Talks at Ada: Machine Learning, Productivity, and Technical Leadership

This is a past event

86 people went

Location image of event venue

Details

Ada is a chatbot that solves more than 70% of inquiries, using machine learning for natural language processing. We have a lineup of amazing talks by developers and leads at Ada! Product and Machine Learning engineers alike will be sharing their lessons on being more effective at work, or their latest research.

Schedule:

6:00PM - 6:30PM : Sign-In & Networking
6:30PM – 7:45PM : Speaker Talks
7:45PM – 8:00PM : Audience Q/A
8:00PM – 8:30PM : Networking & Wrap Up

Talk #1: Transfer Learning for NLP: Distilling Sebastien Ruder's PhD. thesis

Transfer learning, the act of applying knowledge from one problem to another, has become one of the most important research areas of machine learning for Natural Language Processing (NLP). Gordon will use Sebastien Ruder's recently published PhD thesis on transfer learning for NLP as a guide through the field, and will show you some ways you can easily apply transfer learning to your own projects.

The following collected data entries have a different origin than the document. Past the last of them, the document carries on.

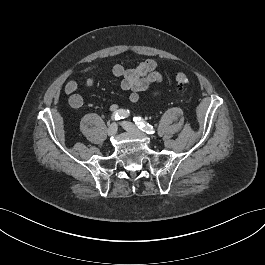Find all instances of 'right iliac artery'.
Segmentation results:
<instances>
[{"label":"right iliac artery","instance_id":"1","mask_svg":"<svg viewBox=\"0 0 265 265\" xmlns=\"http://www.w3.org/2000/svg\"><path fill=\"white\" fill-rule=\"evenodd\" d=\"M128 116H129V110L119 109L112 114L111 119L117 121L120 119H124Z\"/></svg>","mask_w":265,"mask_h":265}]
</instances>
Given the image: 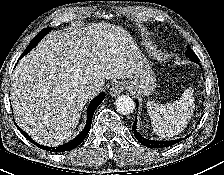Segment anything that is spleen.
I'll return each mask as SVG.
<instances>
[{"mask_svg": "<svg viewBox=\"0 0 224 175\" xmlns=\"http://www.w3.org/2000/svg\"><path fill=\"white\" fill-rule=\"evenodd\" d=\"M193 93V89L188 88L180 99L166 104L148 101L147 109L156 135L171 138L185 128L194 109Z\"/></svg>", "mask_w": 224, "mask_h": 175, "instance_id": "3e777b00", "label": "spleen"}]
</instances>
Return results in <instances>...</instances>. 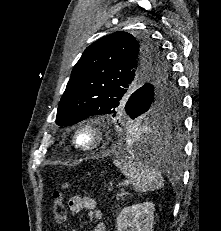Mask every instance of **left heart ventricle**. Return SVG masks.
<instances>
[{
	"label": "left heart ventricle",
	"instance_id": "1",
	"mask_svg": "<svg viewBox=\"0 0 221 231\" xmlns=\"http://www.w3.org/2000/svg\"><path fill=\"white\" fill-rule=\"evenodd\" d=\"M91 141V136L89 133L87 132H84L81 134L80 136V142L83 143V144H87Z\"/></svg>",
	"mask_w": 221,
	"mask_h": 231
}]
</instances>
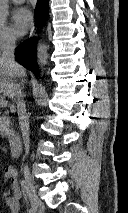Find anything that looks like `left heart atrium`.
I'll list each match as a JSON object with an SVG mask.
<instances>
[{
  "label": "left heart atrium",
  "mask_w": 128,
  "mask_h": 213,
  "mask_svg": "<svg viewBox=\"0 0 128 213\" xmlns=\"http://www.w3.org/2000/svg\"><path fill=\"white\" fill-rule=\"evenodd\" d=\"M32 25V14L25 7L16 8L12 13V26L15 33L23 36Z\"/></svg>",
  "instance_id": "39dd6f15"
}]
</instances>
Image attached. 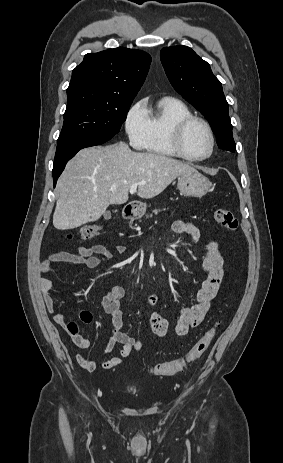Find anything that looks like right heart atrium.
Segmentation results:
<instances>
[{
  "mask_svg": "<svg viewBox=\"0 0 283 463\" xmlns=\"http://www.w3.org/2000/svg\"><path fill=\"white\" fill-rule=\"evenodd\" d=\"M124 128L130 145L136 149L143 148L148 132L147 110L143 100L130 107L125 116Z\"/></svg>",
  "mask_w": 283,
  "mask_h": 463,
  "instance_id": "obj_1",
  "label": "right heart atrium"
}]
</instances>
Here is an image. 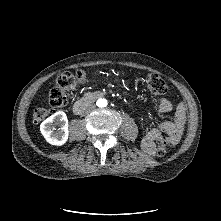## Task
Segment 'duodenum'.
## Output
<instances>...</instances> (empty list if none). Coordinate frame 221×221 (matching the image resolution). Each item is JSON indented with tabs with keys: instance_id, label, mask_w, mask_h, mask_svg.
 <instances>
[{
	"instance_id": "obj_1",
	"label": "duodenum",
	"mask_w": 221,
	"mask_h": 221,
	"mask_svg": "<svg viewBox=\"0 0 221 221\" xmlns=\"http://www.w3.org/2000/svg\"><path fill=\"white\" fill-rule=\"evenodd\" d=\"M104 94L101 92H94L91 93L80 100H78L73 105V112L74 114H80L83 110H85L90 104H92L95 100L102 97Z\"/></svg>"
}]
</instances>
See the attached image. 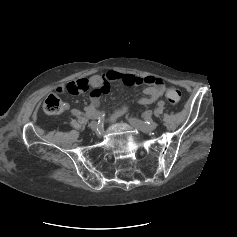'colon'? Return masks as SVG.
<instances>
[{
	"mask_svg": "<svg viewBox=\"0 0 237 237\" xmlns=\"http://www.w3.org/2000/svg\"><path fill=\"white\" fill-rule=\"evenodd\" d=\"M167 101L175 105L181 99V92L175 87H168L165 92ZM43 110L50 115L59 114L63 110V103L60 97L56 94H50L43 102Z\"/></svg>",
	"mask_w": 237,
	"mask_h": 237,
	"instance_id": "obj_1",
	"label": "colon"
}]
</instances>
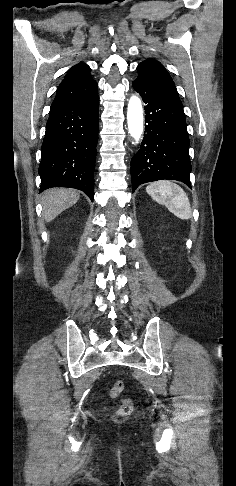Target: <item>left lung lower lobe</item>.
Returning <instances> with one entry per match:
<instances>
[{
	"instance_id": "0a47b994",
	"label": "left lung lower lobe",
	"mask_w": 236,
	"mask_h": 486,
	"mask_svg": "<svg viewBox=\"0 0 236 486\" xmlns=\"http://www.w3.org/2000/svg\"><path fill=\"white\" fill-rule=\"evenodd\" d=\"M146 106L145 134L131 160L132 193L143 183L171 179L191 187L189 137L182 103L144 80L132 82Z\"/></svg>"
}]
</instances>
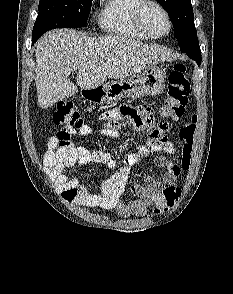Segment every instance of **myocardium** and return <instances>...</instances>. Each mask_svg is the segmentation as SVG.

Speaker: Gordon Gibson is the lead machine learning engineer at Ada where he works on developing machine learning applications which are both practical and thoughtfully-designed.

Talk #2: BuJo 101: On Note-Taking and Bullet Journals

Despite the fact that we're living through the Fourth Industrial Revolution, note-taking by hand remains a valuable skill. This talk will focus on how to take better notes using the BuJo system, and why it can serve you well in both in your personal and professional lives.

Speaker: Althea Yi is a full-stack developer at Ada, currently working on levelling up her back-end skills.

Talk #3: Better code without code: Framework for Understanding What You Really Need to Solve

You see a ticket. You push some code in record time. You feel like a genius. Hours later your peer suggests a few updates. You say, "Hmm, should've thought of that". Days later, testers come in and file a few bugs. "Should've caught that" you utter. Weeks later, users are filing bugs left and right. "Well !@^%", you say. The next ticket comes in and the cycle repeats itself. It's not just you. It's all of us. Now, what can we do about it? Asking some simple key questions before you code can dramatically improve it.

Speaker: Kris Anthony Viceral is the tech lead for Ada's automation team. They work with other team members to understand what's slowing them down, and build solutions so that they can work faster and better.

Talk #4: Tu Konkani Ulaytai? Building Language Identifiers with Machine Learning

One of the first tasks that any Natural Language Processing (NLP) models perform is language identification of the input text. Once the language of the text is identified, individual NLP models (such as translators, speech synthesizers etc.,) can then be employed to perform an NLP activity. In this talk, I will present the historical background of language identification and show how to build a simple language identifier that can detect a variety of languages.

Speaker: Royal Sequeira is a Machine Learning Developer at Ada and works on improving the Natural Language Understanding of Ada's bots.